Fortunately for them, it is possible. Those with enough technical skills can certainly acquire the proper materials to make their own.
You also score another environmental point by making your own solar power system at home. You can use more local and recycled material to mount the solar cells.
How Much Will You Save?
However, the core question remains: Will you get enough wattage out of the cost you put into your DIY solar panel to be worth your money, time and energy?
As wonderful as it is to light up your house with a home constructed solar panel, the prospects look dim.
As it turns out, you may be better off investing in a ready-made low wattage solar panel.
Might Not Be Powerful Enough
Homemade solar panels are not very powerful. It will take a lot of work, and a bit of money to buy parts to create. After that, you can't expect much more than 60 watts out of a homemade solar panel.

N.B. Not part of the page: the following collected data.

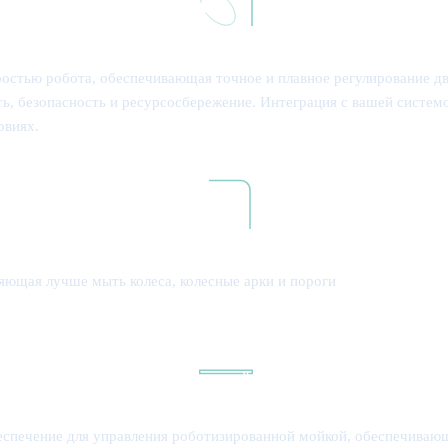
ростью робота, обеспечивающая точное и плавное регулирование д
ть, безопасность и ресурсосбережение. Интеграция с вашей систе
овиях.
яющая лучше мыть колеса, колесные арки и пороги
 обеспечение для управления роботизированной мойкой, обеспечива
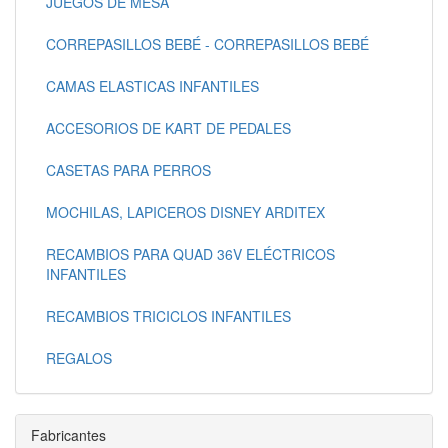
JUEGOS DE MESA
CORREPASILLOS BEBÉ - CORREPASILLOS BEBÉ
CAMAS ELASTICAS INFANTILES
ACCESORIOS DE KART DE PEDALES
CASETAS PARA PERROS
MOCHILAS, LAPICEROS DISNEY ARDITEX
RECAMBIOS PARA QUAD 36V ELÉCTRICOS
INFANTILES
RECAMBIOS TRICICLOS INFANTILES
REGALOS
Fabricantes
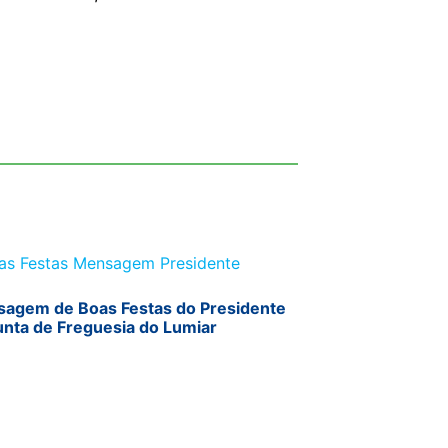
agem de Boas Festas do Presidente
unta de Freguesia do Lumiar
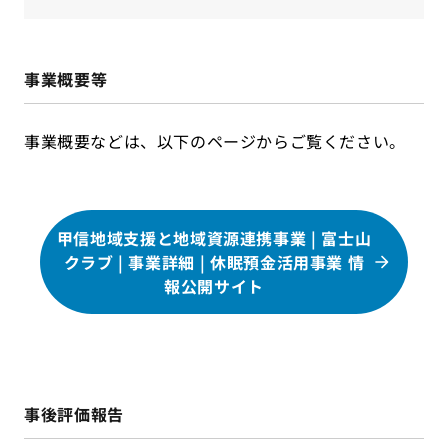
事業概要等
事業概要などは、以下のページからご覧ください。
甲信地域支援と地域資源連携事業 | 富士山
クラブ | 事業詳細 | 休眠預金活用事業 情
報公開サイト
事後評価報告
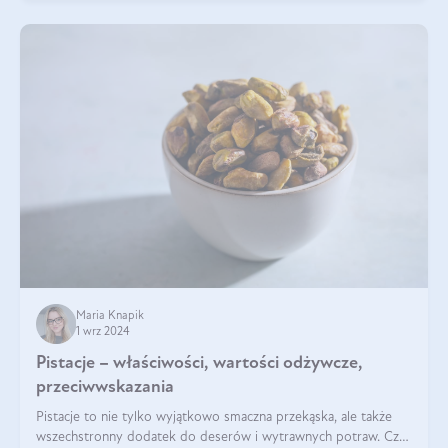
Maria Knapik
1 wrz 2024
Pistacje – właściwości, wartości odżywcze,
przeciwwskazania
Pistacje to nie tylko wyjątkowo smaczna przekąska, ale także
wszechstronny dodatek do deserów i wytrawnych potraw. Czy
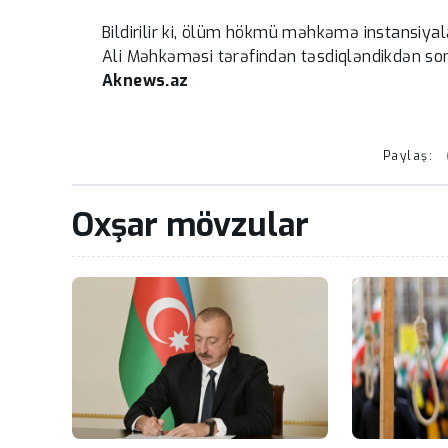
Bildirilir ki, ölüm hökmü məhkəmə instansiya
Ali Məhkəməsi tərəfindən təsdiqləndikdən son
Aknews.az
Paylaş:
Oxşar mövzular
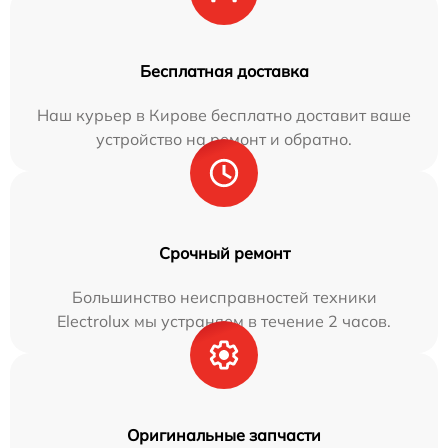
Бесплатная доставка
Наш курьер в Кирове бесплатно доставит ваше
устройство на ремонт и обратно.
Срочный ремонт
Большинство неисправностей техники
Electrolux мы устраняем в течение 2 часов.
Оригинальные запчасти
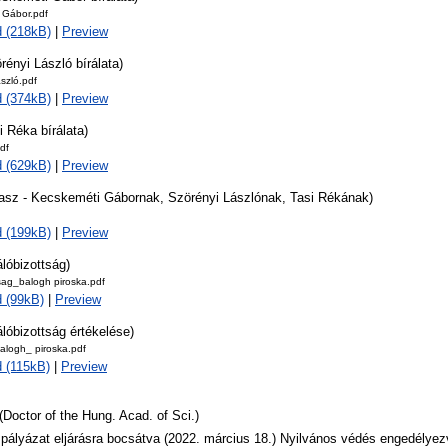
 Gábor.pdf
 (218kB)
|
Preview
rényi László bírálata)
szló.pdf
 (374kB)
|
Preview
i Réka bírálata)
df
 (629kB)
|
Preview
lasz - Kecskeméti Gábornak, Szörényi Lászlónak, Tasi Rékának)
 (199kB)
|
Preview
álóbizottság)
tsag_balogh piroska.pdf
 (99kB)
|
Preview
álóbizottság értékelése)
alogh_ piroska.pdf
 (115kB)
|
Preview
(Doctor of the Hung. Acad. of Sci.)
 pályázat eljárásra bocsátva (2022. március 18.) Nyilvános védés engedélyezv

An average family home uses at least 800 kilowatt hours per month. A homemade solar panel is a mere drop in the ocean of your home energy needs.

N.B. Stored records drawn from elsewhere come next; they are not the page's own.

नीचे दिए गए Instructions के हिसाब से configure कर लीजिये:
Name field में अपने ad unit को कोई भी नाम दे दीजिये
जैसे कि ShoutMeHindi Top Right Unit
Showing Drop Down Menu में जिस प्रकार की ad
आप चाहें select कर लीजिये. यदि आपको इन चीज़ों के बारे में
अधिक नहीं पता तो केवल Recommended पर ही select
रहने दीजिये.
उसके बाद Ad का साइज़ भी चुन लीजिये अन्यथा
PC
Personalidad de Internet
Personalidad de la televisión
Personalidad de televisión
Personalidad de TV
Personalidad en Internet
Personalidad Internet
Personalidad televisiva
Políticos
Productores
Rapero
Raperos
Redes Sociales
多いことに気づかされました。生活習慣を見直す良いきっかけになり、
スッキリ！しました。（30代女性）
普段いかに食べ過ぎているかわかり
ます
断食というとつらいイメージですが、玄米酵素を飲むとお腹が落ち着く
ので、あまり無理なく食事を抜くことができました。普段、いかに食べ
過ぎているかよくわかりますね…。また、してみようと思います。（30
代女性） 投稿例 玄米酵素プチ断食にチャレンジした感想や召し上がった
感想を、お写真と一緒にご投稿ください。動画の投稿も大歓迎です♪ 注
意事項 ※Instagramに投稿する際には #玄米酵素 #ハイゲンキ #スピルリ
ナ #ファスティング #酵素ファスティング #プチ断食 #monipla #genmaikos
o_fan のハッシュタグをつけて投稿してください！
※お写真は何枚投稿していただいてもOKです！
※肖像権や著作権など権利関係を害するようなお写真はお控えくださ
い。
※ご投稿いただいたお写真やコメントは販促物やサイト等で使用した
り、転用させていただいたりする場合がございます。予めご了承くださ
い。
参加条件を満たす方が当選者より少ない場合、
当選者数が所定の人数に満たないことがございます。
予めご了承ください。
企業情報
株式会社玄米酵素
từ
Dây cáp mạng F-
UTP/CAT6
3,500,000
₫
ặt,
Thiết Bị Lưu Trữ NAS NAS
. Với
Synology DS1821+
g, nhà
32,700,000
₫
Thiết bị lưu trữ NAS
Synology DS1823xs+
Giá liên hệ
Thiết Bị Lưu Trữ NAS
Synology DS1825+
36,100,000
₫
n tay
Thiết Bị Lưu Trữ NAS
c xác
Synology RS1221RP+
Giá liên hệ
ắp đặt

Let's look at it this way: For less than $300 and a five year warranty, you can purchase a 60 watt solar panel expected to last 25 years. A homemade solar panel of the same wattage will cost you about the same amount of money to assemble.
A homemade solar panel won't do much more than power a few light bulbs or charge a laptop. At the end of the day, it's not going to cost less than a purchased ready-made panel.

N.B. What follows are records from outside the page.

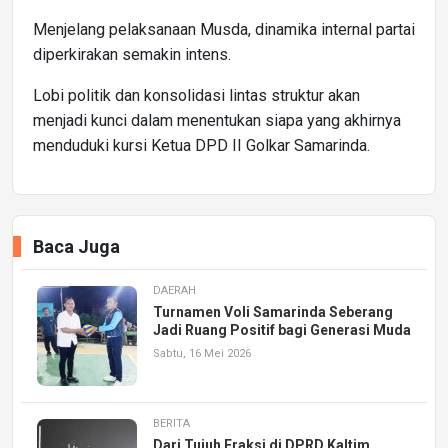
Menjelang pelaksanaan Musda, dinamika internal partai
diperkirakan semakin intens.
Lobi politik dan konsolidasi lintas struktur akan
menjadi kunci dalam menentukan siapa yang akhirnya
menduduki kursi Ketua DPD II Golkar Samarinda.
Baca Juga
DAERAH
Turnamen Voli Samarinda Seberang
Jadi Ruang Positif bagi Generasi Muda
Sabtu, 16 Mei 2026
BERITA
Dari Tujuh Fraksi di DPRD Kaltim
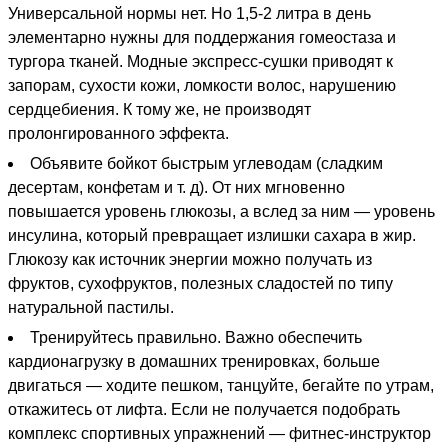
Универсальной нормы нет. Но 1,5-2 литра в день
элементарно нужны для поддержания гомеостаза и
тургора тканей. Модные экспресс-сушки приводят к
запорам, сухости кожи, ломкости волос, нарушению
сердцебиения. К тому же, не производят
пролонгированного эффекта.
Объявите бойкот быстрым углеводам (сладким
десертам, конфетам и т. д). От них мгновенно
повышается уровень глюкозы, а вслед за ним — уровень
инсулина, который превращает излишки сахара в жир.
Глюкозу как источник энергии можно получать из
фруктов, сухофруктов, полезных сладостей по типу
натуральной пастилы.
Тренируйтесь правильно. Важно обеспечить
кардионагрузку в домашних тренировках, больше
двигаться — ходите пешком, танцуйте, бегайте по утрам,
откажитесь от лифта. Если не получается подобрать
комплекс спортивных упражнений — фитнес-инструктор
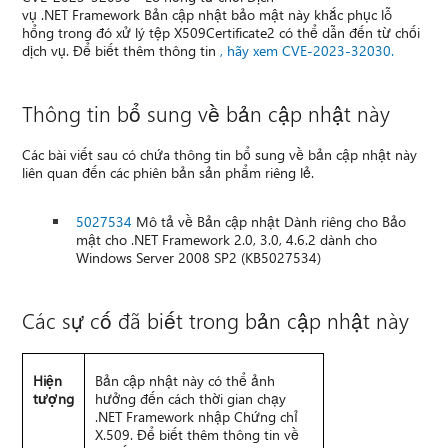
vụ .NET Framework Bản cập nhật bảo mật này khắc phục lỗ
hổng trong đó xử lý tệp X509Certificate2 có thể dẫn đến từ chối
dịch vụ. Để biết thêm thông tin
, hãy xem CVE-2023-32030.
Thông tin bổ sung về bản cập nhật này
Các bài viết sau có chứa thông tin bổ sung về bản cập nhật này
liên quan đến các phiên bản sản phẩm riêng lẻ.
5027534
Mô tả về Bản cập nhật Dành riêng cho Bảo
mật cho .NET Framework 2.0, 3.0, 4.6.2 dành cho
Windows Server 2008 SP2 (KB5027534)
Các sự cố đã biết trong bản cập nhật này
Hiện
Bản cập nhật này có thể ảnh
tượng
hưởng đến cách thời gian chạy
.NET Framework nhập Chứng chỉ
X.509. Để biết thêm thông tin về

Purchasing vs. Building Your Own
Plus, you have quality control and a warranty on your side. From a purely economic perspective, it's more worthwhile to purchase an inexpensive low-wattage solar panel rather than build your own.
Possible to Save Money
That being said, the technical aspect of constructing a solar panel is a very appealing pastime to many people. The idea of constructing and adapting your home renewable energy system is a good technical challenge that many people might enjoy outside of financial incentive.
It also is rare, but possible, to score good deals on solar cells. If you land a good deal on parts you need, you may considerably cut the $300 price tag.
One tip to remember: If you do in the end decide to make your own solar panel for your home, you're going to need a few specific technical skills. Knowledge of electrical circuitry and soldering are essential for success.